E, com isso, o Zero Trust acaba exercendo uma influência acentuada nas operações de segurança que carregam consigo maior relevância tática e uma complexidade inerente, distinguindo-se das demais formas de trabalho em segurança. Em outras palavras, estamos falando de uma mudança que toca diretamente nas operações onde a atenção e a precisão são absolutamente indispensáveis.
O que fazer e o que evitar ao adotar a engenharia zero trust
Quando o assunto é aprimorar sua blindagem digital, é inteligente se debruçar sobre uma auditoria de segurança completa. É como fazer um raio-X detalhado da sua operação: você identifica onde estão os pontos fortes e, ainda mais importante aqueles que demandam atenção redobrada. E aqui vai uma dica: ao avançar com a implementação de novas camadas de proteção, nunca esqueça dos seus sistemas antigos. Eles podem parecer secundários, mas muitas vezes são as brechas por onde os adversários tentam se infiltrar.

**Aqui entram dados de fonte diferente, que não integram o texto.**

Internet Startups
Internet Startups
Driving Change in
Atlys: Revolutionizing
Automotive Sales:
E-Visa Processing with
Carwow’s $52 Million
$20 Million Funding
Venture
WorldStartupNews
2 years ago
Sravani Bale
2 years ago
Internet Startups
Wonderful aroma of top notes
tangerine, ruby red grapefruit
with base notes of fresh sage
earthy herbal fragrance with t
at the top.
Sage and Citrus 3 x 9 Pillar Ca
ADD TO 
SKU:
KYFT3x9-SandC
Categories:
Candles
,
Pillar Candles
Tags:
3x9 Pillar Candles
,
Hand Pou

Além disso, capacitar a equipe nos princípios de uma abordagem como o Zero Trust é um passo que rende muitos frutos. Pense bem: seus colaboradores são a primeira linha de defesa, e quando eles entendem a lógica por trás de cada medida, a segurança se torna algo que pertence a todos, em vez de ser apenas uma regra imposta. Assim, deixar de lado a instrução e a conscientização dos usuários é um erro que pode custar caro. Pense que é como dar um carro de corrida para alguém que nunca dirigiu: o potencial está lá, mas sem preparo, o risco é grande. A educação precisa ser a primeira medida de proteção. Além da conscientização, é importante modificar os processos para que a segurança esteja na cultura, diminuindo as pontas soltas em acessos desnecessários ou super permissivos.

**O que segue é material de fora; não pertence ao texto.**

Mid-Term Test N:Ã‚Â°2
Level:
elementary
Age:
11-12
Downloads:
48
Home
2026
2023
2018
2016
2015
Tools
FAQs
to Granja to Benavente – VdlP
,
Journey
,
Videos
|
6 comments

Adotar a autenticação multifator (MFA), por exemplo, é algo que você deveria abraçar com força. É uma camada extra de certeza, uma barreira que dificulta a vida de quem tenta acessar indevidamente. Em contrapartida, confiar apenas em senhas para garantir a identidade de quem acessa seus sistemas é como deixar a porta da frente entreaberta. É um risco desnecessário em um mundo onde a astúcia dos invasores cresce a cada dia.
E a jornada da segurança, pode ter certeza, é uma estrada que exige atenção constante. Monitorar e atualizar a proteção ininterruptamente é a regra de ouro. E, da mesma forma, imaginar que sua estrutura de segurança, uma vez montada, vai permanecer impecável por si só é uma ilusão que pode trazer grandes dores de cabeça. As ameaças evoluem, e sua defesa precisa evoluir com elas.
Em todos os clientes e parceiros nos quais cuidamos da segurança da informação, nós implementamos automações para monitorar e revisar vários aspectos da segurança, como atualizações de sistemas e monitoramento de acesso, uso, logs, etc. Contudo, não escapa modificar a rotina inserindo agendamentos para fazer a revisão dos sistemas e analisar oportunidades de melhoria, sempre mirando no melhor custo-benefício.
Em síntese
Em ambientes onde o Zero Trust é adotado com inteligência, a segurança passa a ser dinâmica, proativa, parte da cultura e cada vez mais automatizada. O avanço dessa abordagem permite que equipes direcionem seu tempo para decisões estratégicas e para a resposta a incidentes de alta complexidade, em vez de tarefas repetitivas e controles reativos.
Essa evolução representa um salto qualitativo para empresas que buscam resiliência digital, com governança ajustada ao quadro dos ambientes híbridos e cloud. A chave está em transformar disciplina e automação em um ciclo virtuoso de segurança sem intervalos.